Detective Ingram testified that Pargo provided a recording of Banks in which he
talked about the shooting. When asked whether Pargo had lied to law
enforcement in his time working with him, Detective Ingram answered in the
negative. We also note that the trial court stated:
So the fact that the CS has information or has access to people
committing criminal offenses or a criminal history themselves is
hardly a surprise to the Court, and if I found it to be an omission,
I still would not find it to be a material omission given the
content of the rest of the information contained therein.

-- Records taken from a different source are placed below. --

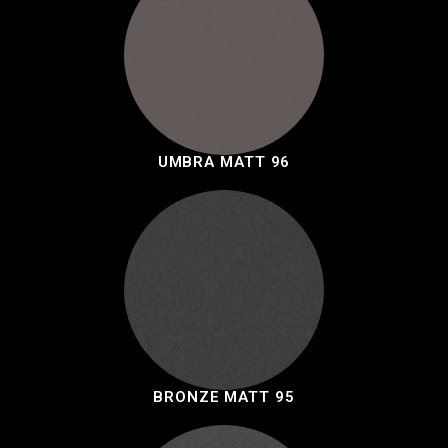
UMBRA MATT 96
BRONZE MATT 95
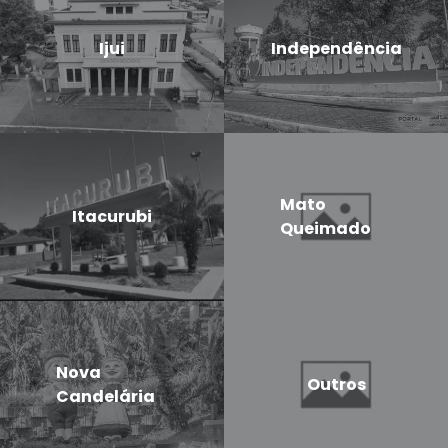
Ijui
Independência
Mato
Itacurubi
Queimado
Nova
Outros
Candelária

Transcript Volume II at 46.
[20] Based upon our review of the record, we cannot say that Detective Ingram
engaged in a deliberate falsehood or reckless disregard for the truth in omitting
the information or that probable cause would no longer exist if such omitted
information were considered by the issuing judge. The admission of the
evidence found during the search pursuant to the search warrant did not violate
Banks’s Fourth Amendment rights. See Darring, 101 N.E.3d at 270 (holding
that, even if all of the “omitted evidence had been included in the affidavit,
probable cause for the issuance of the search warrant would still exist”).

Outcome: For the foregoing reasons, we affirm Banks’s convictions.